18 / 09 / 2025 / Morte Em Família*

Na saída do Terminal, na pista oposta, em direção ao Centro, jazia o corpo recém atropelado de um pequeno cão. Ao seu lado, pedindo para que os carros parassem, alguém que provavelmente o retiraria do asfalto, cena que não presenciei, já que o meu ônibus havia partido.

No dia seguinte, uma faixa colocada entre dois postes pedia, aliás implorava, que na eventualidade de alguém encontrar uma cadelinha com determinadas características, seria bem recompensado, caso a devolvesse. Ao final do apelo, o motivo recorrente: “criança doente, família desesperada”.
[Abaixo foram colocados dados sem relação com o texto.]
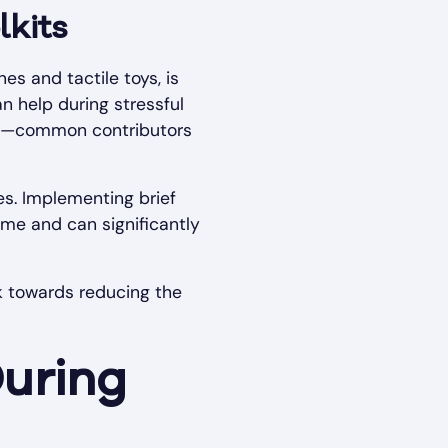
lkits
es and tactile toys, is
an help during stressful
gers—common contributors
es. Implementing brief
me and can significantly
k towards reducing the
During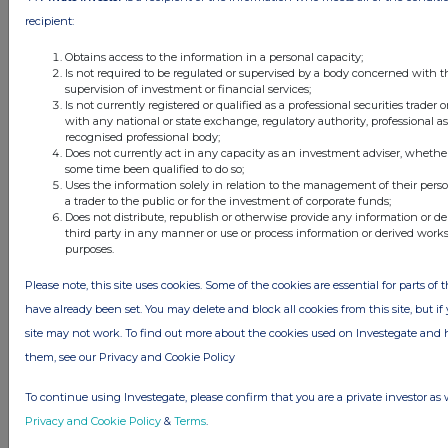
FTSE quotes
by TradingView
recipient:
Obtains access to the information in a personal capacity;
Is not required to be regulated or supervised by a body concerned with t
supervision of investment or financial services;
Is not currently registered or qualified as a professional securities trader
with any national or state exchange, regulatory authority, professional as
recognised professional body;
Does not currently act in any capacity as an investment adviser, whether
some time been qualified to do so;
Uses the information solely in relation to the management of their pers
a trader to the public or for the investment of corporate funds;
Does not distribute, republish or otherwise provide any information or d
third party in any manner or use or process information or derived work
purposes.
Please note, this site uses cookies. Some of the cookies are essential for parts of 
have already been set. You may delete and block all cookies from this site, but if 
site may not work. To find out more about the cookies used on Investegate a
them, see our Privacy and Cookie Policy
To continue using Investegate, please confirm that you are a private investor as 
Privacy and Cookie Policy
&
Terms
.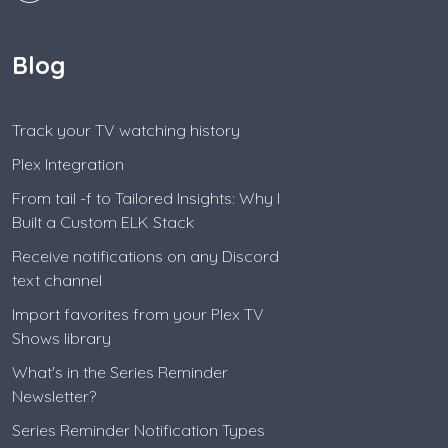
Blog
Track your TV watching history
Plex Integration
From tail -f to Tailored Insights: Why I
Built a Custom ELK Stack
Receive notifications on any Discord
text channel
Import favorites from your Plex TV
Shows library
What's in the Series Reminder
Newsletter?
Series Reminder Notification Types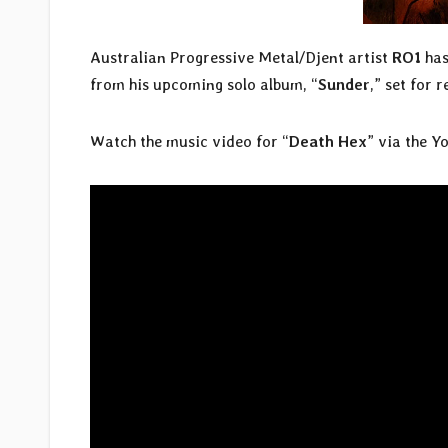
Australian Progressive Metal/Djent artist
RO1
has
from his upcoming solo album, “
Sunder
,” set for 
Watch the music video for “
Death Hex
” via the Y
Só mais tarde, vinculei um fato ao outro, já que as características da cadelinha perdida eram bem próximas a do bichinho estendido no chão, pelo que eu pude perceber à distância no dia anterior, pela janela do ônibus. Seria uma, a outra? E a proximidade, o sumiço, e a morte, todos itens do mesmo episódio?

Passei a especular sobre as várias possibilidades relativas à história. Na versão mais feliz, a cachorrinha seria encontrada, a criança ficaria bem, a família estaria contente e alguém acabaria recompensado. No entanto, um cãozinho morrera, de qualquer forma. A quem pertencia, provavelmente faria falta a sua companhia e o sentido de perda persistiria. Na pior versão, aquele corpo que jazia no cinza era o objeto de estimação perdido e, nesse caso, perdido para sempre. Restaria a lembrança eterna na memória de quem conheceu Jully… 

*Texto que compõe REALidade, meu primeiro livro de crônicas, lançado em 2015, pela Scenarium Livros Artesanais.